▸ BRIEF:
Filter the entries down to the lines containing "before", and copy those lines.

▸ SOURCE RECORDS:
Segment Open
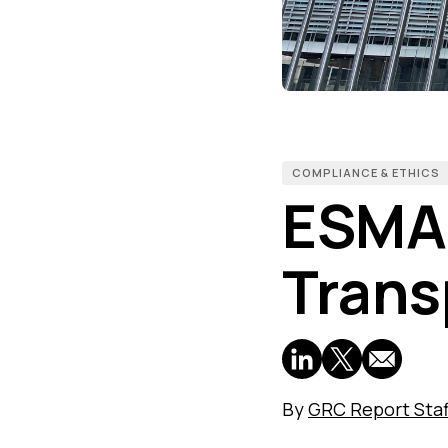
COMPLIANCE & ETHICS
ESMA 
Trans
By
GRC Report Staf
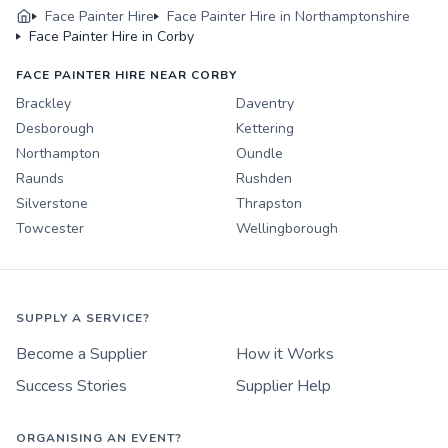
Face Painter Hire
Face Painter Hire in Northamptonshire
Face Painter Hire in Corby
FACE PAINTER HIRE NEAR CORBY
Brackley
Daventry
Desborough
Kettering
Northampton
Oundle
Raunds
Rushden
Silverstone
Thrapston
Towcester
Wellingborough
SUPPLY A SERVICE?
Become a Supplier
How it Works
Success Stories
Supplier Help
ORGANISING AN EVENT?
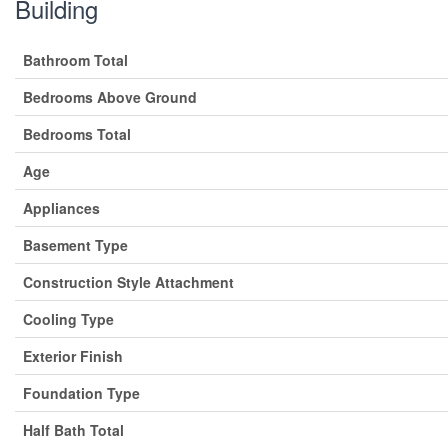
Building
Bathroom Total
Bedrooms Above Ground
Bedrooms Total
Age
Appliances
Basement Type
Construction Style Attachment
Cooling Type
Exterior Finish
Foundation Type
Half Bath Total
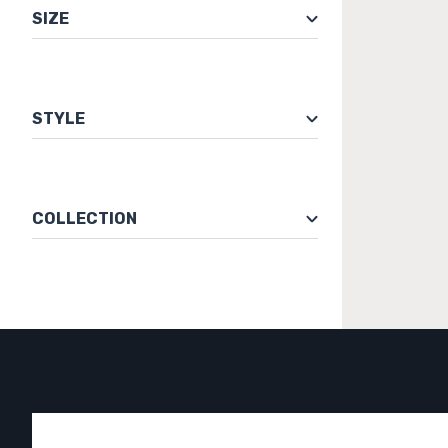
SIZE
STYLE
COLLECTION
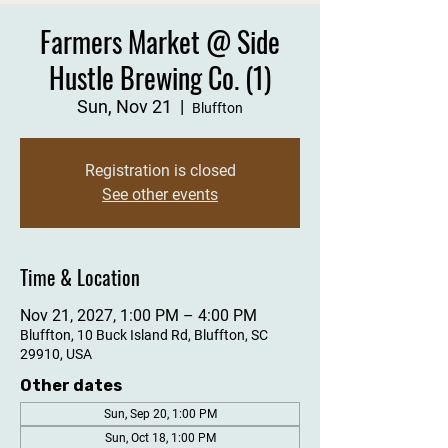
Farmers Market @ Side
Hustle Brewing Co. (1)
Sun, Nov 21
  |  
Bluffton
Registration is closed
See other events
Time & Location
Nov 21, 2027, 1:00 PM – 4:00 PM
Bluffton, 10 Buck Island Rd, Bluffton, SC
29910, USA
Other dates
Sun, Sep 20, 1:00 PM
Sun, Oct 18, 1:00 PM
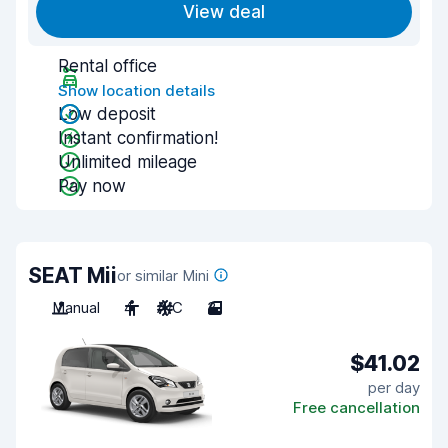
View deal
Rental office
Show location details
Low deposit
Instant confirmation!
Unlimited mileage
Pay now
SEAT Mii
or similar Mini
Manual
4
A/C
3
$41.02
per day
Free cancellation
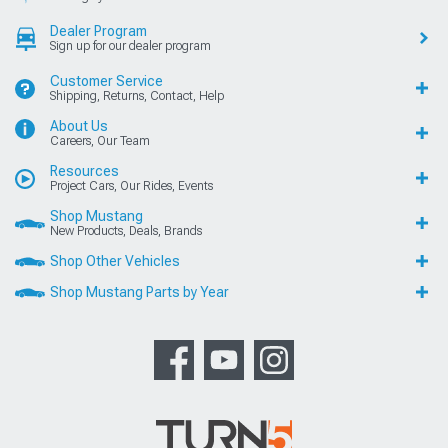
Dealer Program
Sign up for our dealer program
Customer Service
Shipping, Returns, Contact, Help
About Us
Careers, Our Team
Resources
Project Cars, Our Rides, Events
Shop Mustang
New Products, Deals, Brands
Shop Other Vehicles
Shop Mustang Parts by Year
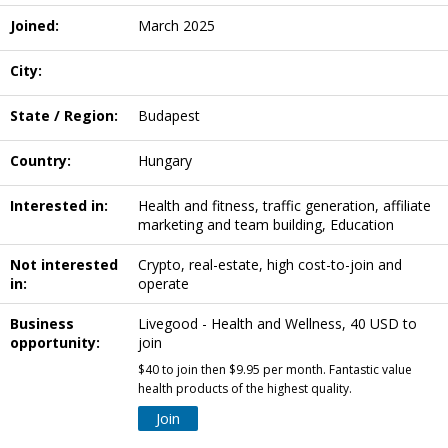
Joined:
March 2025
City:
State / Region:
Budapest
Country:
Hungary
Interested in:
Health and fitness, traffic generation, affiliate
marketing and team building, Education
Not interested
Crypto, real-estate, high cost-to-join and
in:
operate
Business
Livegood - Health and Wellness, 40 USD to
opportunity:
join
$40 to join then $9.95 per month. Fantastic value
health products of the highest quality.
Join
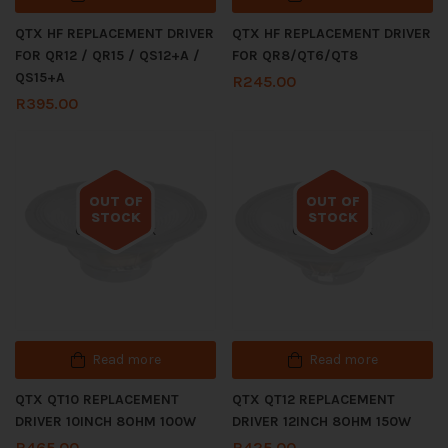
QTX HF REPLACEMENT DRIVER
QTX HF REPLACEMENT DRIVER
FOR QR12 / QR15 / QS12+A /
FOR QR8/QT6/QT8
QS15+A
R
245.00
R
395.00
OUT OF
OUT OF
STOCK
STOCK
Out of stock
Out of stock
Read more
Read more
QTX QT10 REPLACEMENT
QTX QT12 REPLACEMENT
DRIVER 10INCH 8OHM 100W
DRIVER 12INCH 8OHM 150W
R
465.00
R
425.00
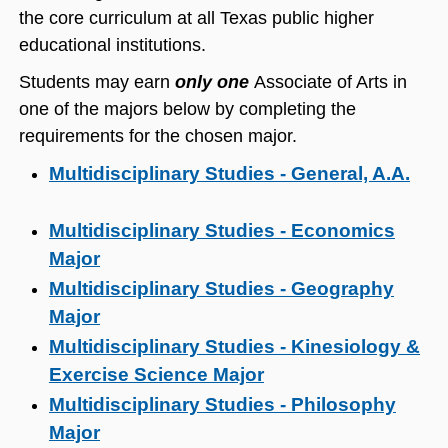
the core curriculum at all Texas public higher
educational institutions.
Students may earn
only one
Associate of Arts in
one of the majors below by completing the
requirements for the chosen major.
Multidisciplinary Studies - General, A.A.
Multidisciplinary Studies - Economics
Major
Multidisciplinary Studies - Geography
Major
Multidisciplinary Studies - Kinesiology &
Exercise Science Major
Multidisciplinary Studies - Philosophy
Major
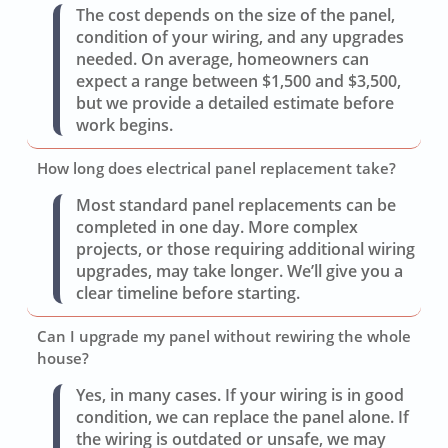
The cost depends on the size of the panel,
condition of your wiring, and any upgrades
needed. On average, homeowners can
expect a range between $1,500 and $3,500,
but we provide a detailed estimate before
work begins.
How long does electrical panel replacement take?
Most standard panel replacements can be
completed in one day. More complex
projects, or those requiring additional wiring
upgrades, may take longer. We’ll give you a
clear timeline before starting.
Can I upgrade my panel without rewiring the whole
house?
Yes, in many cases. If your wiring is in good
condition, we can replace the panel alone. If
the wiring is outdated or unsafe, we may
Segment Closed
▸ EXERCISE OUTPUT:
but we provide a detailed estimate before
clear timeline before starting.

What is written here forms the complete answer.